ASSIGNMENT
The word "pagamento": say how many lines of the data below contain it, and give the number alone.
Start of MATERIAL SHOWN
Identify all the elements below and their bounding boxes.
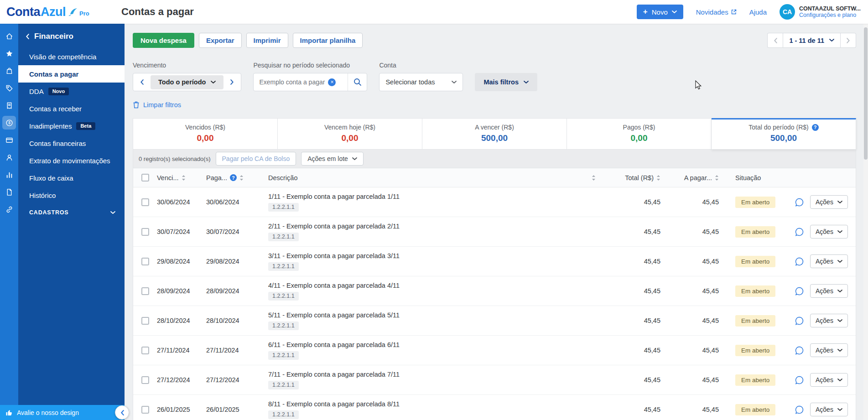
- pagination-prev-button[interactable]: [767, 33, 783, 48]
- period-prev-button[interactable]: [133, 73, 151, 91]
- help-icon[interactable]: ?: [230, 174, 237, 181]
- row-checkbox[interactable]: [141, 287, 149, 295]
- home-icon[interactable]: [2, 29, 16, 43]
- row-checkbox[interactable]: [141, 347, 149, 354]
- reports-icon[interactable]: [2, 168, 16, 181]
- sidebar-back-financeiro[interactable]: Financeiro: [18, 27, 125, 48]
- mais-filtros-button[interactable]: Mais filtros: [475, 73, 537, 91]
- row-pagamento: 28/09/2024: [206, 287, 268, 295]
- comment-icon[interactable]: [795, 286, 804, 296]
- summary-card-4[interactable]: Total do período (R$) ? 500,00: [712, 118, 856, 150]
- imprimir-button[interactable]: Imprimir: [246, 33, 288, 48]
- page-title: Contas a pagar: [121, 6, 194, 18]
- row-descricao: 3/11 - Exemplo conta a pagar parcelada 3…: [268, 252, 602, 271]
- header-pagamento[interactable]: Paga... ?: [206, 174, 268, 181]
- documents-icon[interactable]: [2, 185, 16, 199]
- search-button[interactable]: [348, 73, 367, 91]
- search-input[interactable]: [254, 78, 328, 86]
- sidebar-item-6[interactable]: Extrato de movimentações: [18, 152, 125, 169]
- scrollbar[interactable]: [863, 24, 868, 420]
- period-select[interactable]: Todo o período: [151, 75, 223, 89]
- account-settings-link[interactable]: Configurações e plano: [799, 12, 861, 18]
- help-icon[interactable]: ?: [812, 124, 819, 131]
- acoes-button[interactable]: Ações: [810, 343, 848, 357]
- row-checkbox[interactable]: [141, 258, 149, 265]
- sidebar-item-4[interactable]: Inadimplentes Beta: [18, 117, 125, 135]
- sort-icon[interactable]: [656, 175, 660, 181]
- card-icon[interactable]: [2, 133, 16, 147]
- clients-icon[interactable]: [2, 150, 16, 164]
- ajuda-link[interactable]: Ajuda: [749, 8, 767, 16]
- summary-card-2[interactable]: A vencer (R$) ? 500,00: [422, 118, 567, 150]
- novidades-link[interactable]: Novidades: [696, 8, 737, 16]
- sidebar-item-1[interactable]: Contas a pagar: [18, 65, 125, 83]
- receipt-icon[interactable]: [2, 99, 16, 112]
- comment-icon[interactable]: [795, 405, 804, 415]
- pagination-next-button[interactable]: [841, 33, 856, 48]
- acoes-button[interactable]: Ações: [810, 403, 848, 416]
- sidebar-item-2[interactable]: DDA Novo: [18, 83, 125, 100]
- row-checkbox[interactable]: [141, 376, 149, 384]
- category-tag: 1.2.2.1.1: [268, 410, 299, 419]
- integrations-icon[interactable]: [2, 202, 16, 216]
- sort-icon[interactable]: [182, 175, 186, 181]
- exportar-button[interactable]: Exportar: [199, 33, 242, 48]
- star-icon[interactable]: [2, 47, 16, 60]
- sort-icon[interactable]: [592, 175, 596, 181]
- header-total[interactable]: Total (R$): [602, 174, 660, 181]
- header-descricao[interactable]: Descrição: [268, 174, 602, 181]
- summary-card-0[interactable]: Vencidos (R$) ? 0,00: [133, 118, 278, 150]
- comment-icon[interactable]: [795, 197, 804, 207]
- row-checkbox[interactable]: [141, 317, 149, 325]
- header-vencimento[interactable]: Venci...: [157, 174, 206, 181]
- comment-icon[interactable]: [795, 346, 804, 355]
- acoes-button[interactable]: Ações: [810, 284, 848, 298]
- sidebar-collapse-button[interactable]: [115, 405, 129, 420]
- acoes-button[interactable]: Ações: [810, 314, 848, 327]
- nova-despesa-button[interactable]: Nova despesa: [133, 33, 194, 48]
- row-checkbox[interactable]: [141, 406, 149, 414]
- header-a-pagar[interactable]: A pagar...: [660, 174, 719, 181]
- sidebar-item-8[interactable]: Histórico: [18, 187, 125, 204]
- conta-select[interactable]: Selecionar todas: [379, 73, 463, 91]
- period-next-button[interactable]: [223, 73, 241, 91]
- comment-icon[interactable]: [795, 257, 804, 266]
- comment-icon[interactable]: [795, 375, 804, 385]
- acoes-button[interactable]: Ações: [810, 373, 848, 387]
- sidebar-item-3[interactable]: Contas a receber: [18, 100, 125, 117]
- chevron-left-icon: [26, 34, 29, 39]
- account-menu[interactable]: CA CONTAAZUL SOFTW... Configurações e pl…: [780, 4, 861, 20]
- contaazul-logo[interactable]: Conta Azul Pro: [0, 5, 115, 19]
- design-feedback-banner[interactable]: Avalie o nosso design: [0, 405, 125, 420]
- row-checkbox[interactable]: [141, 198, 149, 206]
- finance-icon[interactable]: $: [2, 116, 16, 130]
- thumbs-up-icon: [5, 409, 13, 416]
- sort-icon[interactable]: [239, 175, 244, 181]
- acoes-button[interactable]: Ações: [810, 195, 848, 209]
- clear-search-icon[interactable]: ×: [328, 78, 336, 86]
- row-checkbox[interactable]: [141, 228, 149, 236]
- sidebar-item-cadastros[interactable]: CADASTROS: [18, 204, 125, 221]
- comment-icon[interactable]: [795, 227, 804, 237]
- pagination-range-select[interactable]: 1 - 11 de 11: [783, 33, 841, 48]
- scrollbar-thumb[interactable]: [864, 27, 868, 160]
- limpar-filtros-button[interactable]: Limpar filtros: [133, 101, 181, 109]
- summary-card-1[interactable]: Vencem hoje (R$) ? 0,00: [278, 118, 422, 150]
- acoes-button[interactable]: Ações: [810, 254, 848, 268]
- pagar-ca-bolso-button[interactable]: Pagar pelo CA de Bolso: [216, 152, 296, 166]
- select-all-checkbox[interactable]: [141, 174, 149, 181]
- acoes-lote-button[interactable]: Ações em lote: [301, 152, 364, 166]
- sidebar-item-0[interactable]: Visão de competência: [18, 48, 125, 65]
- importar-planilha-button[interactable]: Importar planilha: [293, 33, 363, 48]
- avatar[interactable]: CA: [780, 4, 795, 20]
- summary-card-3[interactable]: Pagos (R$) ? 0,00: [567, 118, 712, 150]
- acoes-button[interactable]: Ações: [810, 225, 848, 239]
- sort-icon[interactable]: [715, 175, 719, 181]
- novo-button[interactable]: + Novo: [637, 5, 683, 19]
- sidebar-item-5[interactable]: Contas financeiras: [18, 135, 125, 152]
- sales-tag-icon[interactable]: [2, 81, 16, 95]
- category-tag: 1.2.2.1.1: [268, 262, 299, 271]
- sidebar-item-7[interactable]: Fluxo de caixa: [18, 169, 125, 187]
- comment-icon[interactable]: [795, 316, 804, 326]
- shopping-bag-icon[interactable]: [2, 64, 16, 78]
End of MATERIAL SHOWN
ANSWER TO THIS PROBLEM
2